One morning, Bob got called in on his day off. As he left his house, his training kicked in. He noticed a car that didn’t belong, engine running. At a stoplight, he saw the car behind him. He lost the tail, doubled back, and ended up following the guy tailing him. “The guy was panicked and he was a uh an officer of the uh OIG, the office of inspector generals.”

They were searching his house that morning. When Bob arrived at the office, his boss took his gun and badge. He came home to find 25 OIG agents searching his house, with his wife and two young children present. “They literally left with nothing,” Bob said.

The Arrest and Solitary

Bob wanted to turn himself in when the indictment came, but his lawyer went away for the weekend knowing the arrest was coming. Twenty-five U.S. Marshals showed up at his house and did a felony car stop on his family car. His seven and ten-year-old children were thrown into the driveway at gunpoint while his wife was dragged away. Bob was in the backyard planting tomatoes.

“I heard my wife screaming. So I came around a corner of the house and there were five guys there with, you know, empty fives and one had an AR-15, I believe. They’re all screaming different commands. Get on the ground, hands up, stand up, turn around, do a cartwheel. Like it was like ridiculous.”

After being released on a $2.5 million bond, Bob’s bond was later revoked for talking to a potential witness who could clear him. They sent him to a supermax facility in Utah, where he spent 17 months in solitary confinement.

Prison University

In solitary, Bob discovered that toilets are cell phones in prison. He emptied the water out of his toilet and started talking to a guy named Matt in the cell below. “Never saw him. Never learned his last name, never heard from ever since, but the guy like saved my life. He like literally schooled me on prison.”

That’s when Bob’s perspective shifted. “I started to realize that a lot of the men that I met along the journey were better men than I worked with. And I started to see things in a different light, because I was part of the system. And it was, you know, hey, you did the crime, you do the time. And then all of a sudden I met these guys.”

The Impossible Defense

Bob’s defense was simple: he was doing his job. But everything he needed to discuss was classified. At a CIPA hearing, the judge ruled that everything in Bob’s head was property of the United States government and he couldn’t talk about it. “Basically you couldn’t do it. You couldn’t have a defense,” Bob said.

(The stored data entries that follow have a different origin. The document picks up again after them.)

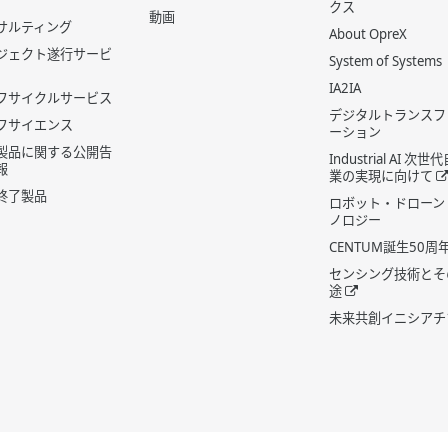
クス
動画
サルティング
About OpreX
ジェクト遂行サービ
System of Systems
IA2IA
フサイクルサービス
デジタルトランスフ
フサイエンス
ーション
製品に関する公開告
Industrial AI 次
報
業の実現に向けて
終了製品
ロボット・ドローン
ノロジー
CENTUM誕生50周
センシング技術とそ
途
未来共創イニシアチ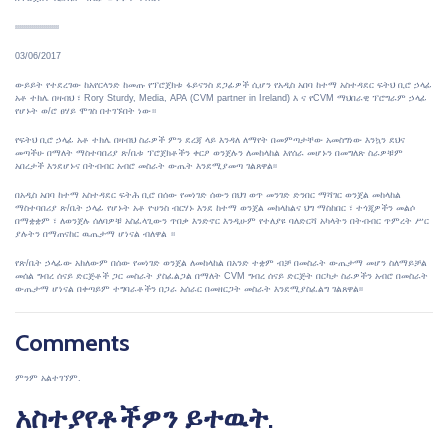
፡፡፡፡፡፡፡፡፡፡፡፡፡፡፡፡፡፡፡፡፡፡
03/06/2017
ውይይት የተደረገው ከአየርላንድ ከመጡ የፕሮጀክቱ ፋይናንስ ደጋፊዎች ሲሆን የአዲስ አበባ ከተማ አስተዳደር ፍትህ ቢሮ ኃላፊ
አቶ ተክሌ በዛብህ ፣ Rory Sturdy, Media, APA (CVM partner in Ireland) እ ና የCVM ማህበራዊ ፕሮግራም ኃላፊ
የሆኑት ወ/ሮ ፀሃይ ሞገስ በተገኙበት ነው።
የፍትህ ቢሮ ኃላፊ አቶ ተክሌ በዛብህ ስራዎች ምን ደረጃ ላይ እንዳለ ለማየት በመምጣታቸው አመስግነው እንኳን ደህና
መጣችሁ በማለት ማስተባበሪያ ጽ/ቤቱ ፕሮጀክቶችን ቀርፆ ወንጀሉን ለመከላከል እየሰራ መሆኑን በመግለጽ ስራዎቹም
አበረታች እንደሆኑና በትብብር አብሮ መስራት ውጤት እንደሚያመጣ ገልጸዋል፡፡
በአዲስ አበባ ከተማ አስተዳደር ፍትሕ ቢሮ በሰው የመነገድ ሰውን በህገ ወጥ መንገድ ድንበር ማሻገር ወንጀል መከላከል
ማስተባበሪያ ጽ/ቤት ኃላፊ የሆኑት አቶ ዮሀንስ ብርሃኑ እንደ ከተማ ወንጀል መከላከልና ህግ ማስከበር ፣ ተጎጂዎችን መልሶ
በማቋቋም ፣ ለወንጀሉ ሰለባዎቹ አስፈላጊውን ጥበቃ እንድኖር እንዲሁም የተለያዩ ባለድርሻ አካላትን በትብብር ጥምረት ሥር
ያሉትን በማጠናከር ዉጤታማ ሆነናል ብለዋል ።
የጽ/ቤት ኃላፊው አክለውም በሰው የመነገድ ወንጀል ለመከላከል በአንድ ተቋም ብቻ በመስራት ውጤታማ መሆን ስለማይቻል
መሰል ግብረ ሰናይ ድርጅቶች ጋር መስራት ያስፈልጋል በማለት CVM ግብረ ሰናይ ድርጅት በርካታ ስራዎችን አብሮ በመስራት
ውጤታማ ሆነናል በቀጣይም ተግባራቶችን በጋራ አሰራር በመዘርጋት መስራት እንደሚያስፈልግ ገልጸዋል፡፡
Comments
ምንም አልተገኘም.
አስተያየቶችዎን ይተዉት.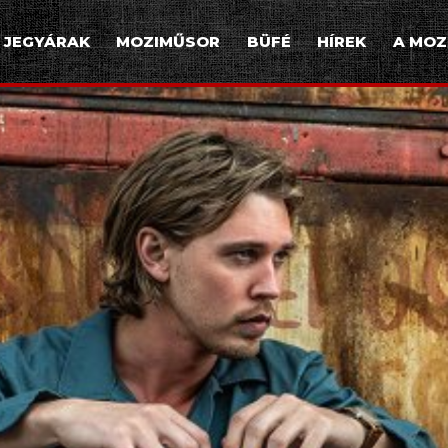
JEGYÁRAK
MOZIMŰSOR
BÜFÉ
HÍREK
A MOZ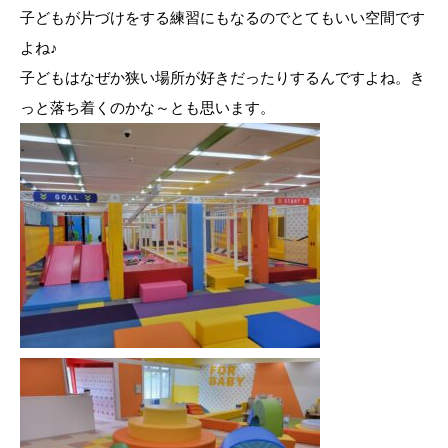
子どもが片づけをする練習にもなるのでとてもいい空間です
よね♪
子どもはなぜか狭い場所が好きだったりするんですよね。き
っと落ち着くのかな～とも思います。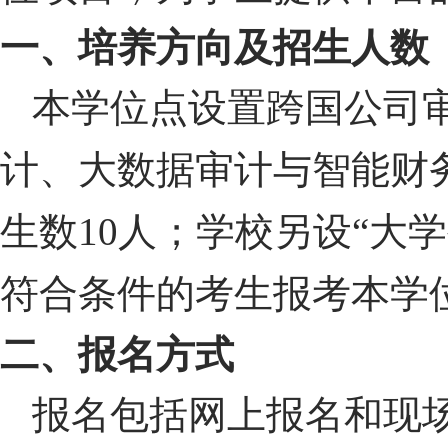
一、培养方向及招生人数
本学位点设置跨国公司
计、大数据审计与智能财
生数
10
人；学校另设“大
符合条件的考生报考本学
二、报名方式
报名包括网上报名和现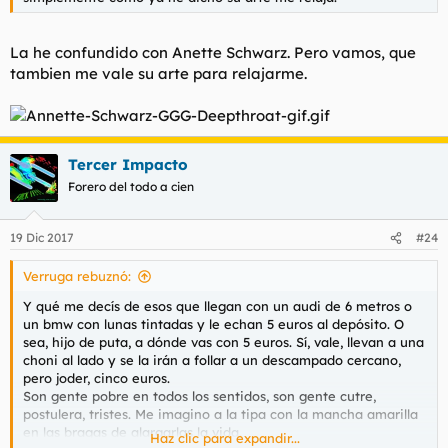
La he confundido con Anette Schwarz. Pero vamos, que
tambien me vale su arte para relajarme.
Tercer Impacto
Forero del todo a cien
19 Dic 2017
#24
Verruga rebuznó:
Y qué me decís de esos que llegan con un audi de 6 metros o
un bmw con lunas tintadas y le echan 5 euros al depósito. O
sea, hijo de puta, a dónde vas con 5 euros. Sí, vale, llevan a una
choni al lado y se la irán a follar a un descampado cercano,
pero joder, cinco euros.
Son gente pobre en todos los sentidos, son gente cutre,
postulera, tristes. Me imagino a la tipa con la mancha amarilla
en las bragas de alargarlas la vida.
Haz clic para expandir...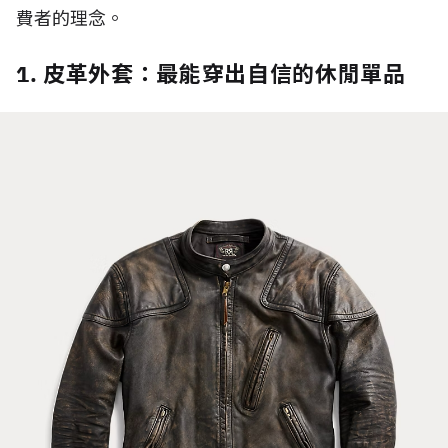
費者的理念。
1. 皮革外套：最能穿出自信的休閒單品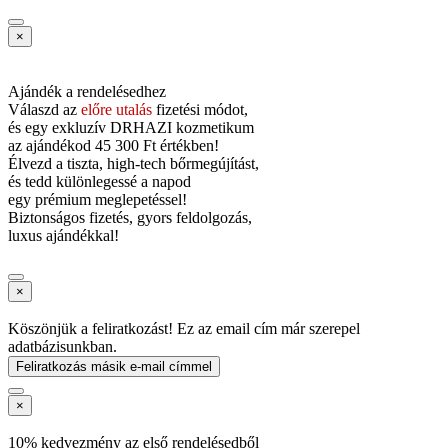
×
Ajándék a rendelésedhez
Válaszd az
előre utalás
fizetési módot,
és
egy exkluzív DRHAZI kozmetikum
az ajándékod
45 300 Ft értékben!
Élvezd a tiszta, high-tech bőrmegújítást,
és tedd különlegessé a napod
egy prémium meglepetéssel!
Biztonságos fizetés, gyors feldolgozás,
luxus ajándékkal!
×
Köszönjük a feliratkozást! Ez az email cím már szerepel
adatbázisunkban.
Feliratkozás másik e-mail címmel
×
10% kedvezmény az első rendelésedből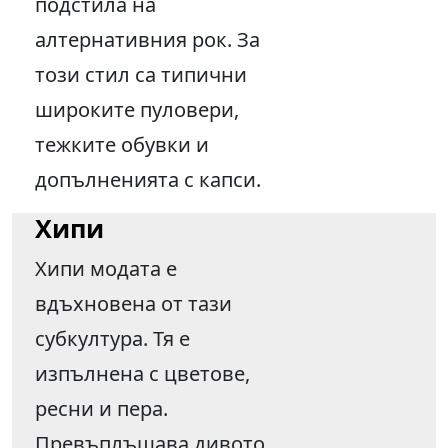
подстила на
алтернативния рок. За
този стил са типични
широките пуловери,
тежките обувки и
допълненията с капси.
Хипи
Хипи модата е
вдъхновена от тази
субкултура. Тя е
изпълнена с цветове,
ресни и пера.
Превъплъщава дивото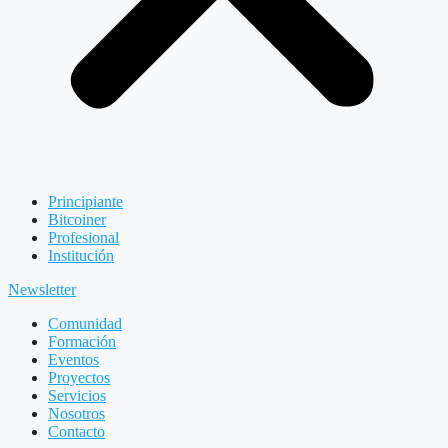
Principiante
Bitcoiner
Profesional
Institución
Newsletter
Comunidad
Formación
Eventos
Proyectos
Servicios
Nosotros
Contacto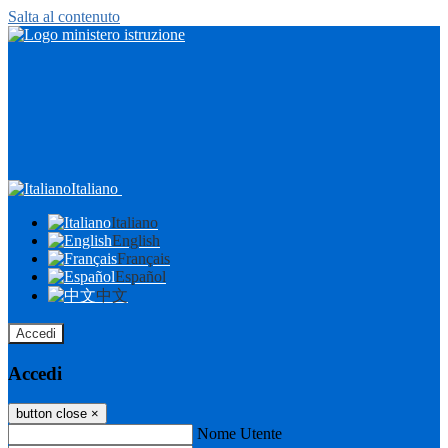
Salta al contenuto
Italiano
Italiano
English
Français
Español
中文
Accedi
Accedi
button close
×
Nome Utente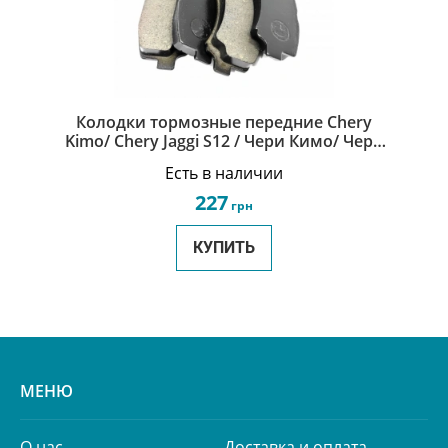
Колодки тормозные передние Chery
Kimo/ Chery Jaggi S12 / Чери Кимо/ Чери
Джагги S21-3501080
Есть в наличии
227
грн
КУПИТЬ
МЕНЮ
О нас
Доставка и оплата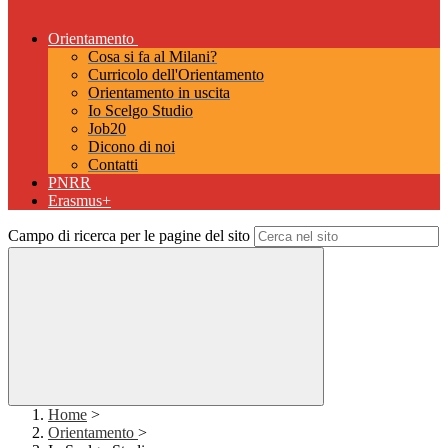
Orientamento
Cosa si fa al Milani?
Curricolo dell'Orientamento
Orientamento in uscita
Io Scelgo Studio
Job20
Dicono di noi
Contatti
PNRR
Erasmus+
Campo di ricerca per le pagine del sito
Home
>
Orientamento
>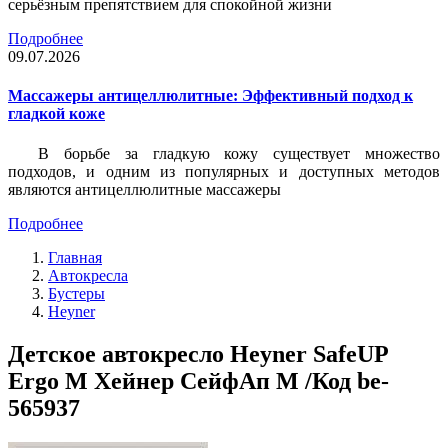
серьёзным препятствием для спокойной жизни
Подробнее
09.07.2026
Массажеры антицеллюлитные: Эффективный подход к
гладкой коже
В борьбе за гладкую кожу существует множество
подходов, и одним из популярных и доступных методов
являются антицеллюлитные массажеры
Подробнее
Главная
Автокресла
Бустеры
Heyner
Детское автокресло Heyner SafeUP
Ergo M Хейнер СейфАп М /Код be-
565937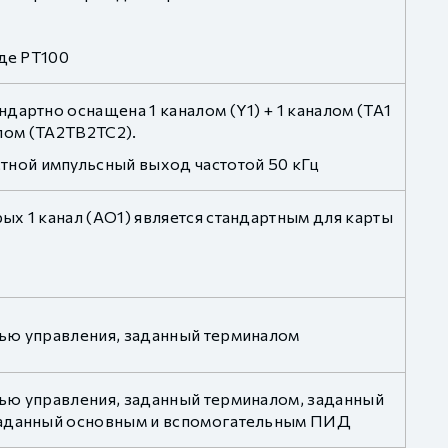
оде PT100
дартно оснащена 1 каналом (Y1) + 1 каналом (TA1
алом (TA2TB2TC2).
ной импульсный выход частотой 50 кГц
х 1 канал (AO1) является стандартным для карты
лью управления, заданный терминалом
ью управления, заданный терминалом, заданный
 заданный основным и вспомогательным ПИД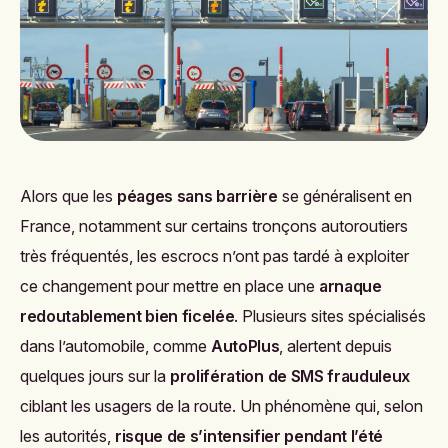
Alors que les
péages sans barrière
se généralisent en
France, notamment sur certains tronçons autoroutiers
très fréquentés, les escrocs n’ont pas tardé à exploiter
ce changement pour mettre en place une
arnaque
redoutablement bien ficelée
. Plusieurs sites spécialisés
dans l’automobile, comme
AutoPlus
, alertent depuis
quelques jours sur la
prolifération de SMS frauduleux
ciblant les usagers de la route. Un phénomène qui, selon
les autorités,
risque de s’intensifier pendant l’été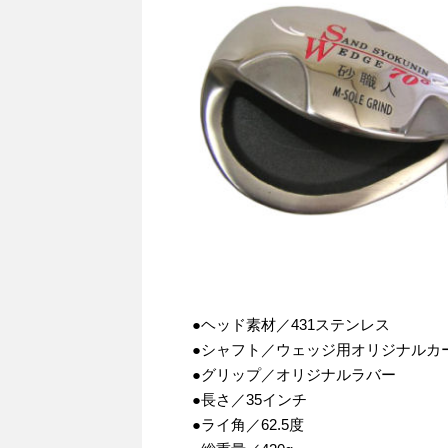
●ヘッド素材／431ステンレス
●シャフト／ウェッジ用オリジナルカ
●グリップ／オリジナルラバー
●長さ／35インチ
●ライ角／62.5度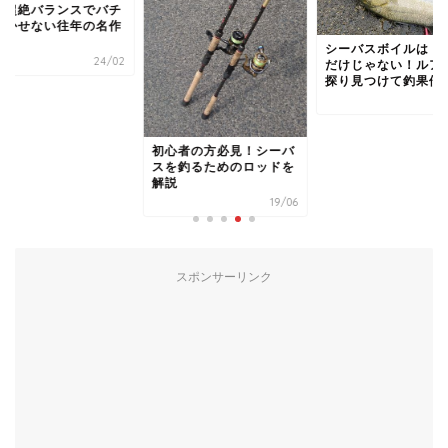
？超絶バランスでバチ
欠かせない往年の名作
.
シーバスボイルはト
24/02
だけじゃない！ルア
探り見つけて釣果倍
2
初心者の方必見！シーバ
スを釣るためのロッドを
解説
19/06
スポンサーリンク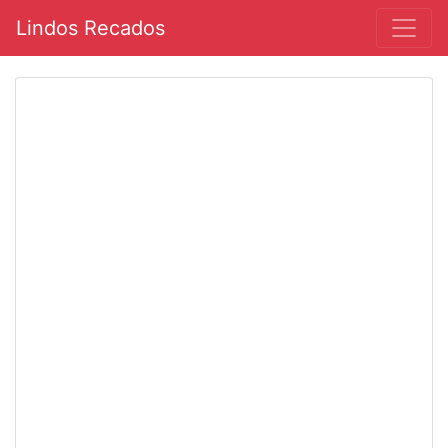
Lindos Recados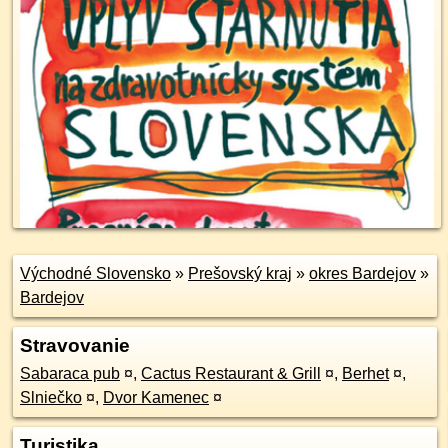
Východné Slovensko
»
Prešovský kraj
»
okres Bardejov
»
Bardejov
Stravovanie
Sabaraca pub
¤
,
Cactus Restaurant & Grill
¤
,
Berhet
¤
,
Slniečko
¤
,
Dvor Kamenec
¤
Turistika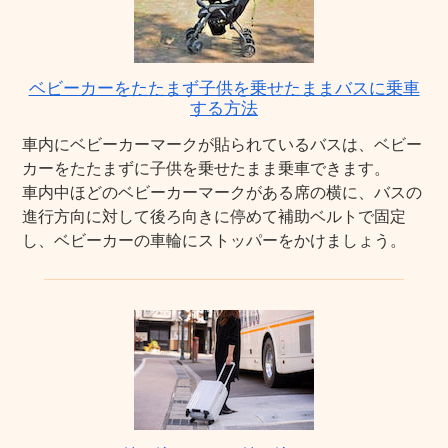
ベビーカーをたたまず子供を乗せたままバスに乗車
する方法
車内にベビーカーマークが貼られているバスは、ベビー
カーをたたまずに子供を乗せたまま乗車できます。
車内中ほどのベビーカーマークがある席の横に、バスの
進行方向に対して後ろ向きに停めて補助ベルトで固定
し、ベビーカーの車輪にストッパーをかけましょう。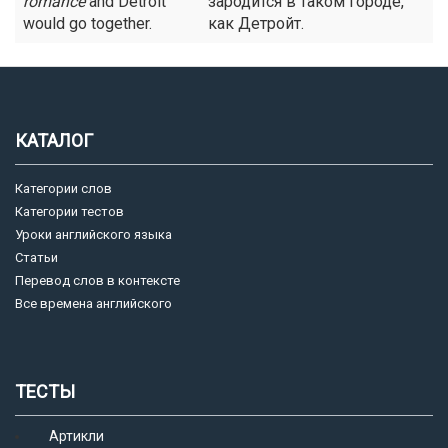
romance
and Detroit
зародится в таком городе,
would go together.
как Детройт.
КАТАЛОГ
Категории слов
Категории тестов
Уроки английского языка
Статьи
Перевод слов в контексте
Все времена английского
ТЕСТЫ
Артикли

When the gavel went down with that ruling, Bob watched the assistant director of the FBI, the head of national security for the CIA, and other officials wave goodbye and walk out of the courtroom. Against his attorney’s advice, Bob pleaded guilty, expecting 21 months. He got 180 months instead.

Bob learned later that the prosecutor’s unit had been under investigation for fabricating evidence in another case involving an Alaska senator. An FBI whistleblower had exposed the misconduct and subsequently took his own life. “I was the next FBI agent in their sites,” Bob said.

Bob served his time and came out the other side. His story shows how the system can turn on its own, how ego can override wisdom, and how the nightmare can happen to anyone, even those who spent their careers believing in the system they thought would protect them.